When a customer buys a car from your store, do you assume they know that they can and probably should bring their vehicle in for routine maintenance? Is that a given?
And what if they don’t know? How can you assure they do, when you had nothing to do with the sale of the vehicle?
In a recent conversation I had with a Chicagoland vehicle owner as part of an upcoming podcast episode, a very telling revelation occurred. The vehicle owner had no idea that she could bring her vehicle into the dealership for routine work.
“I didn’t know that dealerships actually did routine work,” she said. “I thought you would only bring in your car for a recall or to get parts changed, or to buy or sell your car. I had no idea that they also do routine work.”
As you’ll discover in the podcast, the vehicle owner had purchased her 2010 Dodge Caliber used from a local Dodge dealership. For nearly three years she had been taking the vehicle to a nearby Jiffy Lube for oil changes and routine maintenance.
At one point while driving the vehicle on the freeway she began hearing strange noises. “It sounded like guitar strings breaking,” she explained. And so she brought the vehicle back to Jiffy Lube.

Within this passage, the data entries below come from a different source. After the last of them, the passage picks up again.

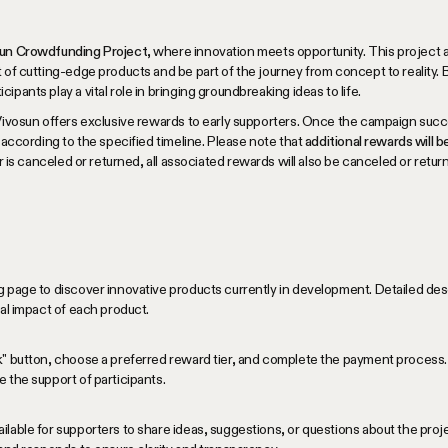
osun Crowdfunding Project
, where innovation meets opportunity. This project 
 of cutting-edge products and be part of the journey from concept to reality. B
pants play a vital role in bringing groundbreaking ideas to life.
Vivosun offers exclusive rewards to early supporters. Once the campaign succe
 according to the specified timeline. Please note that
additional rewards will 
der is canceled or returned, all associated rewards will also be canceled or retur
 page to discover innovative products currently in development. Detailed desc
ial impact of each product.
k" button, choose a preferred reward tier, and complete the payment process. 
 the support of participants.
lable for supporters to share ideas, suggestions, or questions about the pro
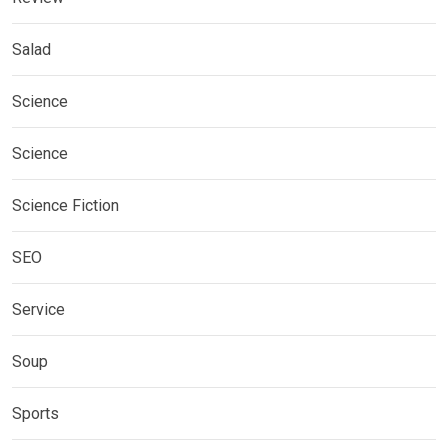
Salad
Science
Science
Science Fiction
SEO
Service
Soup
Sports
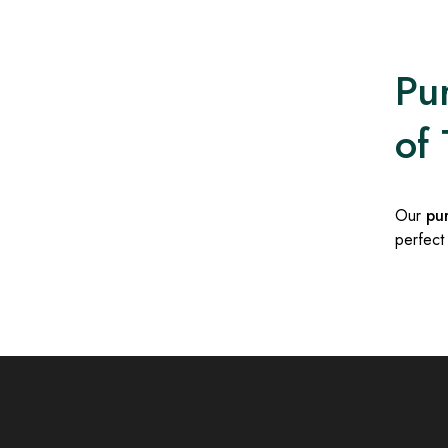
Pur
of 
Our
pu
perfect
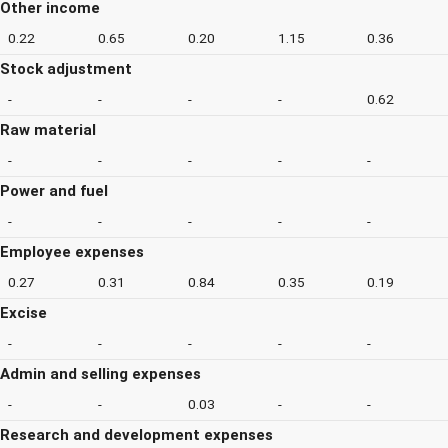
Other income
0.22
0.65
0.20
1.15
0.36
Stock adjustment
-
-
-
-
0.62
Raw material
-
-
-
-
-
Power and fuel
-
-
-
-
-
Employee expenses
0.27
0.31
0.84
0.35
0.19
Excise
-
-
-
-
-
Admin and selling expenses
-
-
0.03
-
-
Research and development expenses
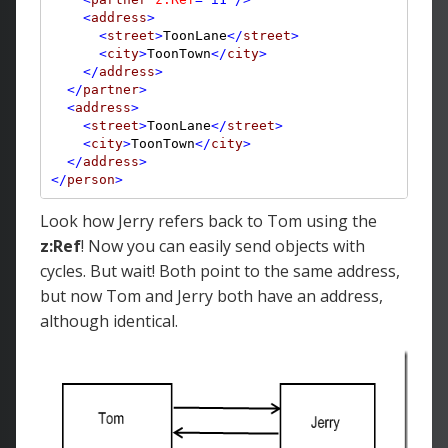
<
address
>
<
street
>
ToonLane
</
street
>
<
city
>
ToonTown
</
city
>
</
address
>
</
partner
>
<
address
>
<
street
>
ToonLane
</
street
>
<
city
>
ToonTown
</
city
>
</
address
>
</
person
>
Look how Jerry refers back to Tom using the
z:Ref
! Now you can easily send objects with
cycles. But wait! Both point to the same address,
but now Tom and Jerry both have an address,
although identical.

When the service technician looked, what he found was that near the front suspension there were parts that had been severely rusted out. The rust out was so bad that the technician pleaded with her not to drive the car, and instead have the vehicle towed to the dealership where she had purchased the car.

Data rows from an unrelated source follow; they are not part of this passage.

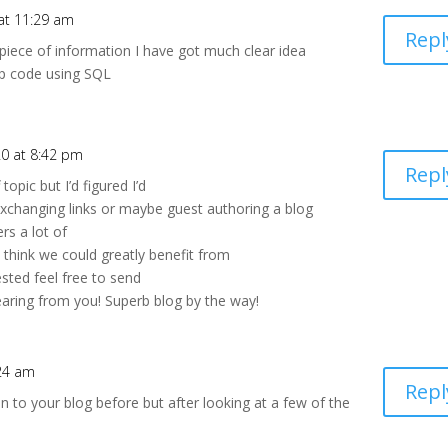
at 11:29 am
Repl
 piece of information I have got much clear idea
ip code using SQL
0 at 8:42 pm
Repl
topic but I’d figured I’d
exchanging links or maybe guest authoring a blog
ers a lot of
 think we could greatly benefit from
ested feel free to send
earing from you! Superb blog by the way!
24 am
Repl
en to your blog before but after looking at a few of the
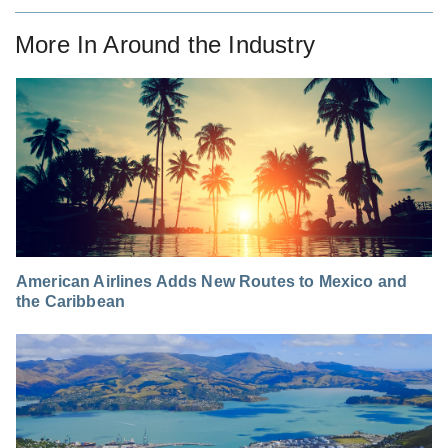
More In
Around the Industry
American Airlines Adds New Routes to Mexico and
the Caribbean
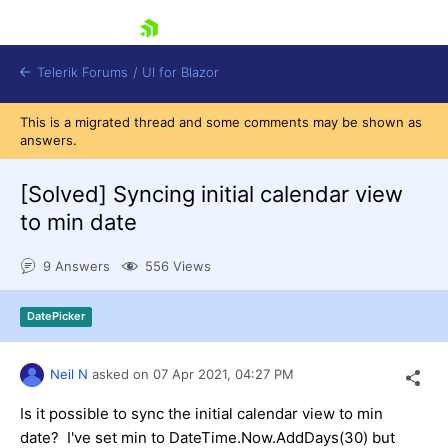
skip navigation
Telerik Forums
/
UI for Blazor
This is a migrated thread and some comments may be shown as
answers.
[Solved]
Syncing initial calendar view
to min date
9 Answers
556 Views
Shopping cart
Login
Contact Us
DatePicker
Try now
Neil N
asked on
07 Apr 2021,
04:27 PM
Is it possible to sync the initial calendar view to min
date? I've set min to DateTime.Now.AddDays(30) but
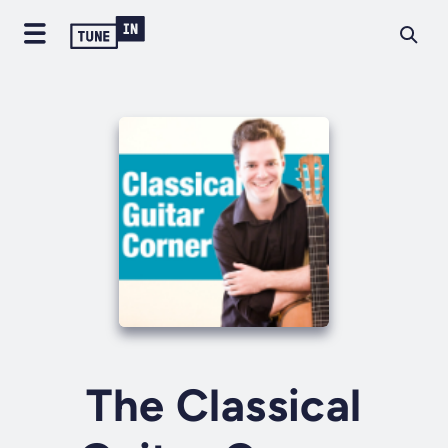
The Classical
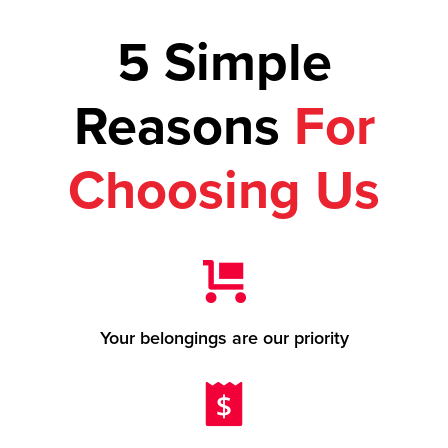
5 Simple
Reasons
For
Choosing Us
Your belongings are our priority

As it turns out, her vehicle was under recall at the time. From our research, it looks like the door lock rod was at risk of becoming unlatched when the window is down, thus increasing the risk of crash. The dealership was able to fix the problem under the warranty coverage and the woman was back in her vehicle after about three days.
While reclaiming her vehicle, the dealer explained to her that she can bring the vehicle in for routine maintenance. And had she been doing that they would likely have been able to identify the recall order sooner and addressed the issue.
“Never assume that your customers know your fixed ops business,” explains Thomas Hall from QB Business Solutions who works with dealers on their warranty reimbursement process. “This is a classic scenario of how we can operate within our own bubbles, all the while missing opportunities [like this one] to be of value for consumers and help people when they don’t even know they might be at risk.”